Kriechmayr hatte am 15. März 2023 in Soldeu für den bisher letzten ÖSV-Abfahrtssieg gesorgt. 23 Rennen war Rot-Weiß-Rot ohne Sieg in dieser Disziplin geblieben.

"Wenn wir kritisiert werden, wenn wir drei Jahre nicht gewinnen, ist das ok. Das ist nicht der Anspruch einer österreichischen Abfahrts-Mannschaft", räumt Kriechmayr ein.

Der Oberösterreicher hat einmal mehr bewiesen, wie wichtig er für das ÖSV-Team ist. Auf der Piste "L'Eclipse" hatte Kriechmayr 2022 beim Weltcup-Finale schon einmal einen Sieg gefeiert, ein Jahr später bei der WM 2023 auf dem gleichen Hang wurde er als Titelverteidiger nur Elfter.

Österreichs Abfahrtsteam hat damit auch die Überlegenheit der Schweizer, die bis auf Kitzbühel sämtliche Saisonabfahrten gewonnen hatten, durchbrochen. Kriechmayrs Sieg war auch erst der zweite Saison-Podestplatz für den ÖSV nach seinem zweiten Rang in Wengen.

Haaser und Hemetsberger glücklich

Der fünfte Rang von Raphel Haaser war sein mit Abstand bestes Abfahrtsresultat (bisher ein 14. Platz).
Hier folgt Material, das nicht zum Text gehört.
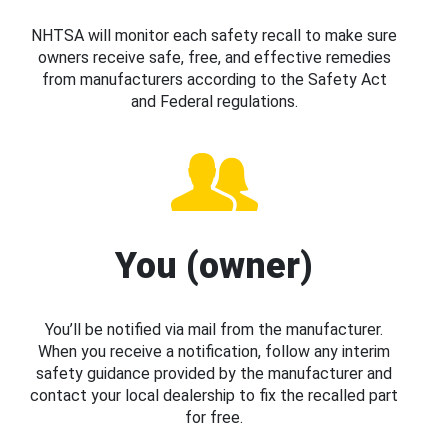
NHTSA will monitor each safety recall to make sure
owners receive safe, free, and effective remedies
from manufacturers according to the Safety Act
and Federal regulations.
You (owner)
You’ll be notified via mail from the manufacturer.
When you receive a notification, follow any interim
safety guidance provided by the manufacturer and
contact your local dealership to fix the recalled part
for free.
"Ich bin schon einige Jahre dran. Es ist ein Schritt, den ich in der Abfahrt immer machen wollte, ein großer in die richtige Richtung." Er müsse konstant weiterarbeiten und dies auch konstant zeigen.

Auch der sechstplatzierte Daniel Hemetsberger war mit seiner "ganz guten Fahrt" zufrieden. Nur die Einfahrt ins Steilstück sei ihm nicht so gelungen. "Ich habe alles reingehaut, es hat sich nicht so schlecht angefühlt."